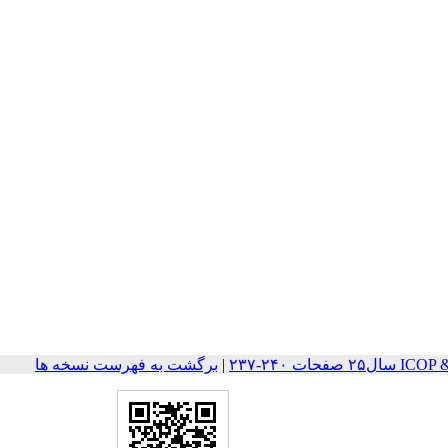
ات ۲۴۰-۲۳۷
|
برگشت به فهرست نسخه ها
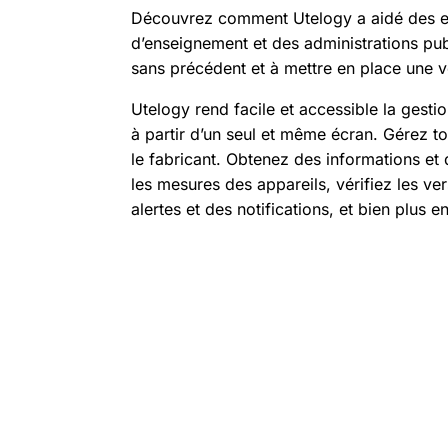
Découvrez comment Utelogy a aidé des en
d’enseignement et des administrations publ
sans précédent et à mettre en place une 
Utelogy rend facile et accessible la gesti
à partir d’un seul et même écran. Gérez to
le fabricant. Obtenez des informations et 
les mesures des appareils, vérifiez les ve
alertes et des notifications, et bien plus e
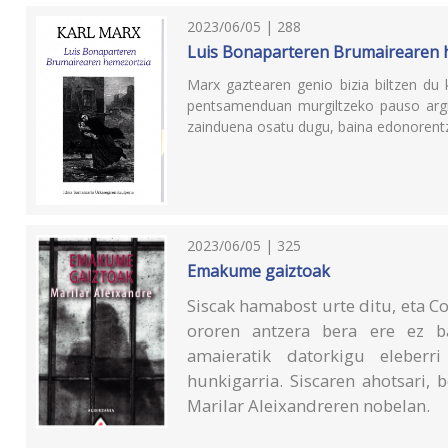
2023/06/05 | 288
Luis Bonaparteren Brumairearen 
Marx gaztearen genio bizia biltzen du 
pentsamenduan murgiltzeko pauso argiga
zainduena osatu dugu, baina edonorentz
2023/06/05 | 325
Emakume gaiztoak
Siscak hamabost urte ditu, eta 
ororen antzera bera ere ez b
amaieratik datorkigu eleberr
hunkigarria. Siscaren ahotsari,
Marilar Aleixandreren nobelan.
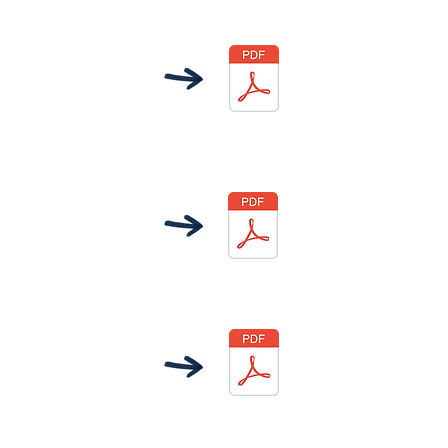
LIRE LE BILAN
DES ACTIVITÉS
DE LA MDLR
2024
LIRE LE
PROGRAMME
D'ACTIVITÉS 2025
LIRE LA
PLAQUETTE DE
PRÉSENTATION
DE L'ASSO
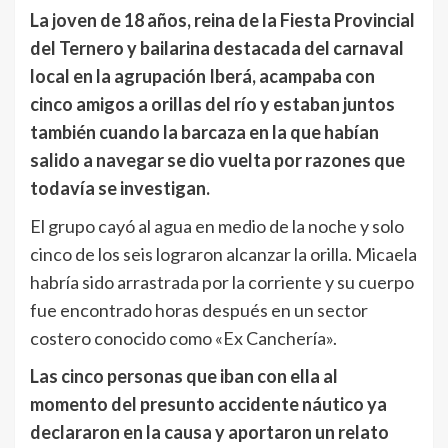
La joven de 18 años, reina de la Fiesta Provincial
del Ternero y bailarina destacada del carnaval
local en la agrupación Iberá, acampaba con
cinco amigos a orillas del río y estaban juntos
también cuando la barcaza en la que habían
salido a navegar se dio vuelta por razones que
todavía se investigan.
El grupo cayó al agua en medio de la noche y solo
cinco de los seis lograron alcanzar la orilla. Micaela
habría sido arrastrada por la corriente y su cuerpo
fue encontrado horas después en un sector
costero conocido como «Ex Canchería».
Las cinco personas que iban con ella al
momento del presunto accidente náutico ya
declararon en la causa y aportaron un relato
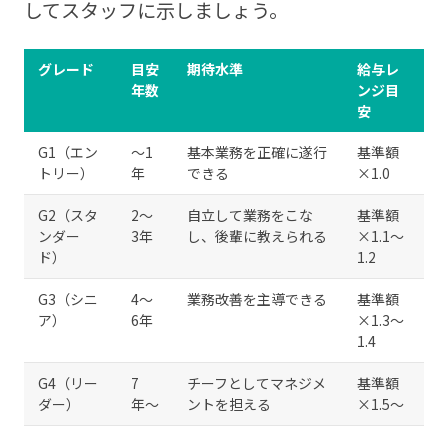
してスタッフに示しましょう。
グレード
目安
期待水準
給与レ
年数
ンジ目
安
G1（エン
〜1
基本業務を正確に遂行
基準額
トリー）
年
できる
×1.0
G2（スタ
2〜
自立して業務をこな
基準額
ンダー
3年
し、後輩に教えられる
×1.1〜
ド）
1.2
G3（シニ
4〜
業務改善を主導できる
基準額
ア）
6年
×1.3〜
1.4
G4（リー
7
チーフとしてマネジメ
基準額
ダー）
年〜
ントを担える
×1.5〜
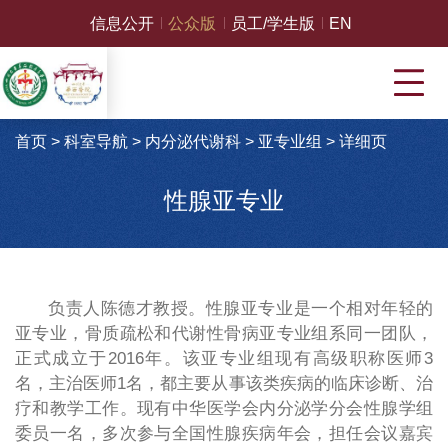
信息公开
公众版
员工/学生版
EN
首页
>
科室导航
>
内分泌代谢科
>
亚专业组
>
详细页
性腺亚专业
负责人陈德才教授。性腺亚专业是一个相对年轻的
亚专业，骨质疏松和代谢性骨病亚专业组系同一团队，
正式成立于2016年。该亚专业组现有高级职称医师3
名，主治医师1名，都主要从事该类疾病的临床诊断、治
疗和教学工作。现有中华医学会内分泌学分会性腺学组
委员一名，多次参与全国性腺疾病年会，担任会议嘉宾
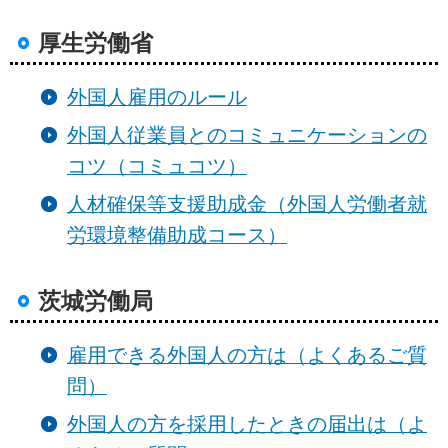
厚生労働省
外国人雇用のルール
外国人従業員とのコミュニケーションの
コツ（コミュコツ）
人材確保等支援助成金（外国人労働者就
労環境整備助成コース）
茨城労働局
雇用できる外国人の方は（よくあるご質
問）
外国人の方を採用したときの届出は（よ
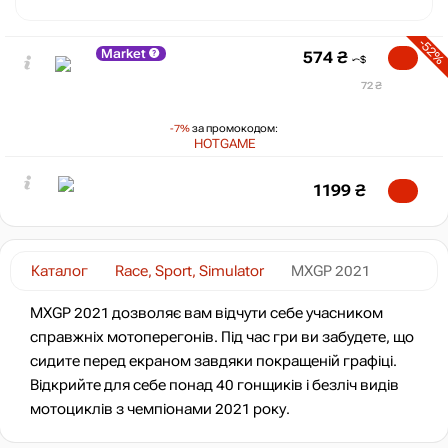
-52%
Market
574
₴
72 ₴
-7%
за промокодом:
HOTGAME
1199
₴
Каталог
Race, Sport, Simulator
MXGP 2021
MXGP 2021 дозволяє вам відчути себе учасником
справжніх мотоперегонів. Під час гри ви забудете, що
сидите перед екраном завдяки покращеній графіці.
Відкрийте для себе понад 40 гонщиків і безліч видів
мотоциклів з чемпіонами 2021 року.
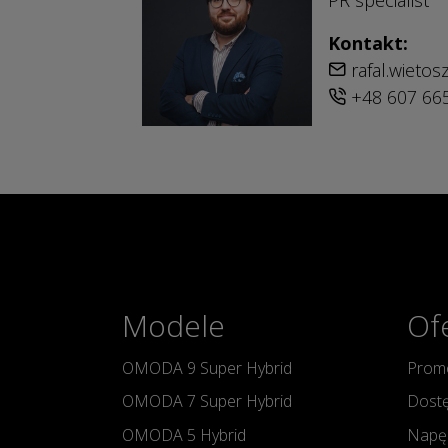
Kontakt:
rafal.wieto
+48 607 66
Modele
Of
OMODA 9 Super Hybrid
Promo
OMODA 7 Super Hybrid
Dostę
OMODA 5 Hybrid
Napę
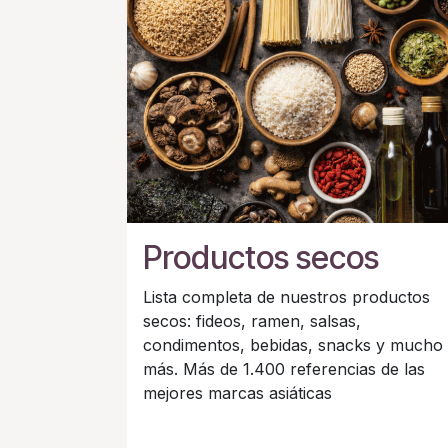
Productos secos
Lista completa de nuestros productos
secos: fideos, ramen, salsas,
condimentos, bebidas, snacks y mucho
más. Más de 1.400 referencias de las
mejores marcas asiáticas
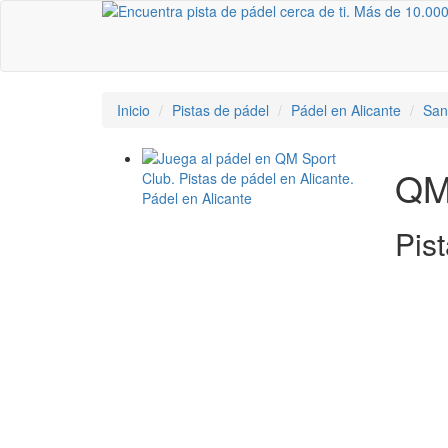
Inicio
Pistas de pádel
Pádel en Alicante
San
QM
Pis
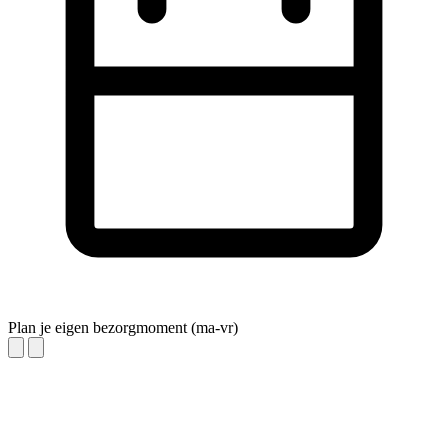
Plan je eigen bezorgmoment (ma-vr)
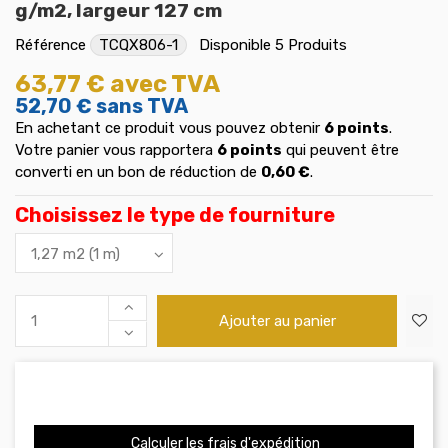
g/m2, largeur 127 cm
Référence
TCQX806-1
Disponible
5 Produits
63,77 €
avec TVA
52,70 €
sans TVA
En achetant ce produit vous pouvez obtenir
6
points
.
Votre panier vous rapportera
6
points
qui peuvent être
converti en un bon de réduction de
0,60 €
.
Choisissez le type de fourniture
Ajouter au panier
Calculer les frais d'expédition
----
◆ **EXERCISE BRIEF**: Copy all of the material word for word, and include none of its pictures.

◆ **FINAL ANSWER**:
ات ۲۴۰-۲۳۷
|
برگشت به فهرست نسخه ها
Découvrez comment Utelogy a aidé des en
d’enseignement et des administrations publ
sans précédent et à mettre en place une 
Utelogy rend facile et accessible la gesti
à partir d’un seul et même écran. Gérez to
le fabricant. Obtenez des informations et 
les mesures des appareils, vérifiez les ve
alertes et des notifications, et bien plus e
2023/06/05 | 288
Luis Bonaparteren Brumairearen 
Marx gaztearen genio bizia biltzen du 
pentsamenduan murgiltzeko pauso argiga
zainduena osatu dugu, baina edonorentz
2023/06/05 | 325
Emakume gaiztoak
Siscak hamabost urte ditu, eta 
ororen antzera bera ere ez b
amaieratik datorkigu eleberr
hunkigarria. Siscaren ahotsari,
Marilar Aleixandreren nobelan.
LIRE LE BILAN
DES ACTIVITÉS
DE LA MDLR
2024
LIRE LE
PROGRAMME
D'ACTIVITÉS 2025
LIRE LA
PLAQUETTE DE
PRÉSENTATION
DE L'ASSO
La joven de 18 años, reina de la Fiesta Provincial
del Ternero y bailarina destacada del carnaval
local en la agrupación Iberá, acampaba con
cinco amigos a orillas del río y estaban juntos
también cuando la barcaza en la que habían
salido a navegar se dio vuelta por razones que
todavía se investigan.
El grupo cayó al agua en medio de la noche y solo
cinco de los seis lograron alcanzar la orilla. Micaela
habría sido arrastrada por la corriente y su cuerpo
fue encontrado horas después en un sector
costero conocido como «Ex Canchería».
Las cinco personas que iban con ella al
momento del presunto accidente náutico ya
declararon en la causa y aportaron un relato
してスタッフに示しましょう。
グレード
目安
期待水準
給与レ
年数
ンジ目
安
G1（エン
〜1
基本業務を正確に遂行
基準額
トリー）
年
できる
×1.0
G2（スタ
2〜
自立して業務をこな
基準額
ンダー
3年
し、後輩に教えられる
×1.1〜
ド）
1.2
G3（シニ
4〜
業務改善を主導できる
基準額
ア）
6年
×1.3〜
1.4
G4（リー
7
チーフとしてマネジメ
基準額
ダー）
年〜
ントを担える
×1.5〜
信息公开
公众版
员工/学生版
EN
首页
>
科室导航
>
内分泌代谢科
>
亚专业组
>
详细页
性腺亚专业
负责人陈德才教授。性腺亚专业是一个相对年轻的
亚专业，骨质疏松和代谢性骨病亚专业组系同一团队，
正式成立于2016年。该亚专业组现有高级职称医师3
名，主治医师1名，都主要从事该类疾病的临床诊断、治
疗和教学工作。现有中华医学会内分泌学分会性腺学组
委员一名，多次参与全国性腺疾病年会，担任会议嘉宾
厚生労働省
外国人雇用のルール
外国人従業員とのコミュニケーションの
コツ（コミュコツ）
人材確保等支援助成金（外国人労働者就
労環境整備助成コース）
茨城労働局
雇用できる外国人の方は（よくあるご質
問）
外国人の方を採用したときの届出は（よ
-52%
Market
574
₴
72 ₴
-7%
за промокодом:
HOTGAME
1199
₴
Каталог
Race, Sport, Simulator
MXGP 2021
MXGP 2021 дозволяє вам відчути себе учасником
справжніх мотоперегонів. Під час гри ви забудете, що
сидите перед екраном завдяки покращеній графіці.
Відкрийте для себе понад 40 гонщиків і безліч видів
мотоциклів з чемпіонами 2021 року.
Kontakt:
rafal.wieto
+48 607 66
Modele
Of
OMODA 9 Super Hybrid
Promo
OMODA 7 Super Hybrid
Dostę
OMODA 5 Hybrid
Napę
Productos secos
Lista completa de nuestros productos
secos: fideos, ramen, salsas,
condimentos, bebidas, snacks y mucho
más. Más de 1.400 referencias de las
mejores marcas asiáticas
Inicio
Pistas de pádel
Pádel en Alicante
San
QM
Pis
Plan je eigen bezorgmoment (ma-vr)
g/m2, largeur 127 cm
Référence
TCQX806-1
Disponible
5 Produits
63,77 €
avec TVA
52,70 €
sans TVA
En achetant ce produit vous pouvez obtenir
6
points
.
Votre panier vous rapportera
6
points
qui peuvent être
converti en un bon de réduction de
0,60 €
.
Choisissez le type de fourniture
Ajouter au panier
Calculer les frais d'expédition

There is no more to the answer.